On Tue, Jan 26, 2021 at 11:00 PM Cong Wang <xiyou.wangcong@gmail.com> wrote:
> > >               ret = PTR_ERR(l_new);
> > > +             if (ret == -EAGAIN) {
> > > +                     htab_unlock_bucket(htab, b, hash, flags);
> > > +                     htab_gc_elem(htab, l_old);
> > > +                     mod_delayed_work(system_unbound_wq, &htab->gc_work, 0);
> > > +                     goto again;
> >
> > Also this one looks rather worrying, so the BPF prog is stalled here, loop-waiting
> > in (e.g.
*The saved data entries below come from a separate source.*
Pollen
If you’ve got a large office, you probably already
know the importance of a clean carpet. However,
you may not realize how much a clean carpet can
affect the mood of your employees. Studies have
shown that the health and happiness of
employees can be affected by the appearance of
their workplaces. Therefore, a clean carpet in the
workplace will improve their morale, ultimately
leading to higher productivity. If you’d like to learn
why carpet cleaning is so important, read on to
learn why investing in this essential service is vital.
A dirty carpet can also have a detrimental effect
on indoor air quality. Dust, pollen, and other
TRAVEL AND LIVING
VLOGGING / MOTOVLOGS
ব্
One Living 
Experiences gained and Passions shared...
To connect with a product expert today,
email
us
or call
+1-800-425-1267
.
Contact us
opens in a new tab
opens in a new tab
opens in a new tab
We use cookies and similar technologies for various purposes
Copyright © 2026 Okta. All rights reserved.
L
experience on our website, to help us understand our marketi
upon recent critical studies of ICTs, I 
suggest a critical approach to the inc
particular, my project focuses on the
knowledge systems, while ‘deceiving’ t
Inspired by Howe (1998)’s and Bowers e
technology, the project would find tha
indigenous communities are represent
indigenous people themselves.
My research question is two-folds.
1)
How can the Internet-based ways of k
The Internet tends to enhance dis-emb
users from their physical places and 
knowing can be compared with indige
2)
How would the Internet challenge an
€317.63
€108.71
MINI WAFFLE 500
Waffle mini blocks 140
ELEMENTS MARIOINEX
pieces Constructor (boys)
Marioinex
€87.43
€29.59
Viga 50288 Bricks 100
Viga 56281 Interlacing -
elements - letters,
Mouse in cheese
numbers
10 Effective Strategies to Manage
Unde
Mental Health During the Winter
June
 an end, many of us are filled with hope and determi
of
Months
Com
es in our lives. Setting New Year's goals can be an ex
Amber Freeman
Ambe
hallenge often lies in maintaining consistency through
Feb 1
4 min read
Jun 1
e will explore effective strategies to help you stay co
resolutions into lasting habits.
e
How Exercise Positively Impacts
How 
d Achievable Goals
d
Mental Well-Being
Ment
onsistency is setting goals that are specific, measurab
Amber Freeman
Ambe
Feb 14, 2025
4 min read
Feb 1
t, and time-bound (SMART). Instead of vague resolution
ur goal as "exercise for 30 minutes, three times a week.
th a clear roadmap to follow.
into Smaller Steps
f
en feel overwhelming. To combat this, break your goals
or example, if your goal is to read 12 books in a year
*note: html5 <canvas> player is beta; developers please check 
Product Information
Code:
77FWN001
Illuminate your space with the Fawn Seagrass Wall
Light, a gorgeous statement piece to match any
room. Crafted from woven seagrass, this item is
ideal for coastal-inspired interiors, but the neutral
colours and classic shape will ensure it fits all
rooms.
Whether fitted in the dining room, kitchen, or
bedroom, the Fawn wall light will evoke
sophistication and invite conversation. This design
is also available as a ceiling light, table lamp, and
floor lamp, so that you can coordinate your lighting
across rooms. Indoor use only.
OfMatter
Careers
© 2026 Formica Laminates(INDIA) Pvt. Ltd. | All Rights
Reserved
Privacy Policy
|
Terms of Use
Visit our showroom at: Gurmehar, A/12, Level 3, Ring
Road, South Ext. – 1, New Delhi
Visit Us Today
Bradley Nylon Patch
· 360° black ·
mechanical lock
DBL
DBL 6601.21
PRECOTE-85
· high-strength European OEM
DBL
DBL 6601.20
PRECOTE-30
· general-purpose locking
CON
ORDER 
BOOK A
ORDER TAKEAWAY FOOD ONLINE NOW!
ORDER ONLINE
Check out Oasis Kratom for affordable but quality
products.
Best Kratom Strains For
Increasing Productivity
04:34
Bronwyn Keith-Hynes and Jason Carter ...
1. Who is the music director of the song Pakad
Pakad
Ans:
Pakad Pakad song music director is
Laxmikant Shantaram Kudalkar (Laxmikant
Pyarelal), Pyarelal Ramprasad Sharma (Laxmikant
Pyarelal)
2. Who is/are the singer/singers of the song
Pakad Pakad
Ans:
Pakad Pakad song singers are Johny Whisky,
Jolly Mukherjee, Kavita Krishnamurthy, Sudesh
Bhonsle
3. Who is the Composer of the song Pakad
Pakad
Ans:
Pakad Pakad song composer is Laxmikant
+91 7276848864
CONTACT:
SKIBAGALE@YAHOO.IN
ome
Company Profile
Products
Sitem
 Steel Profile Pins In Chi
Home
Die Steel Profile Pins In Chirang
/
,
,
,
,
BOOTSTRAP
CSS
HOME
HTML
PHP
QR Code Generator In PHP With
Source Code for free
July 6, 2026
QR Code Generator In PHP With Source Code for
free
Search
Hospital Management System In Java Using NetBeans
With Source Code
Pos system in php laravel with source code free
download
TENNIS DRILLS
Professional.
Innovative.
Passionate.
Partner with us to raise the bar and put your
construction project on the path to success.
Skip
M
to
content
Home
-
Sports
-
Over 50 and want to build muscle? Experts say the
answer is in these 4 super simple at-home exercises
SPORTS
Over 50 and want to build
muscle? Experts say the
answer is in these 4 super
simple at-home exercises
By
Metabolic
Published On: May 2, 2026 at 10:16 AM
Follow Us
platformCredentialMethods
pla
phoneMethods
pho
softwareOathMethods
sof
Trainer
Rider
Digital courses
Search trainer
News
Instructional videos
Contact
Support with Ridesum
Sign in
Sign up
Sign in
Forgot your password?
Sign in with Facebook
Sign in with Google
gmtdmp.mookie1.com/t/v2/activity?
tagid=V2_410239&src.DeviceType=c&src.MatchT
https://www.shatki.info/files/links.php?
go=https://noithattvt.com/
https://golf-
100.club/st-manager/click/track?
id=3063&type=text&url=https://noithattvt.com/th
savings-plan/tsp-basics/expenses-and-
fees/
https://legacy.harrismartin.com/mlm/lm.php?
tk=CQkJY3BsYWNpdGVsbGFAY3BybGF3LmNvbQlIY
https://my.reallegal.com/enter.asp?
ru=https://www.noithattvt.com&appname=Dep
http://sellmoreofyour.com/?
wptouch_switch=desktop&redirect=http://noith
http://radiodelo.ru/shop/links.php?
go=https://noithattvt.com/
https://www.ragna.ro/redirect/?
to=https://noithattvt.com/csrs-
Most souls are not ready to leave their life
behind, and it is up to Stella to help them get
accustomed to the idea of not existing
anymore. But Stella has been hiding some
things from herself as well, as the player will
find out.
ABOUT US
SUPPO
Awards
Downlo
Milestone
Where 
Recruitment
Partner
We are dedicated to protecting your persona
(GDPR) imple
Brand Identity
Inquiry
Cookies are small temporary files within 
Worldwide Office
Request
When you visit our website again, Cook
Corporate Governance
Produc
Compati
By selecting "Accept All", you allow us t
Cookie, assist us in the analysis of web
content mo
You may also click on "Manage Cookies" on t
XDP) hot path for system_unbound_wq to kick in to make forward progress?
>
> In this case, the old one is scheduled for removal in GC, we just wait for GC
> to finally remove it. It won't stall unless GC itself or the worker scheduler is
> wrong, both of which should be kernel bugs.
>
> If we don't do this, users would get a -E2BIG when it is not too big. I don't
> know a better way to handle this sad situation, maybe returning -EBUSY
> to users and let them call again?

I think using wq for timers is a non-starter.
Tying a hash/lru map with a timer is not a good idea either.

I think timers have to be done as independent objects similar to
how the kernel uses them.
Then there will be no question whether lru or hash map needs it.
The bpf prog author will be able to use timers with either.
The prog will be able to use timers without hash maps too.

I'm proposing a timer map where each object will go through
bpf_timer_setup(timer, callback, flags);
where "callback" is a bpf subprogram.
Corresponding bpf_del_timer and bpf_mod_timer would work the same way
they are in the kernel.
The tricky part is kernel style of using from_timer() to access the
object with additional info.
I think bpf timer map can model it the same way.
At map creation time the value_size will specify the amount of extra
bytes necessary.
Another alternative is to pass an extra data argument to a callback.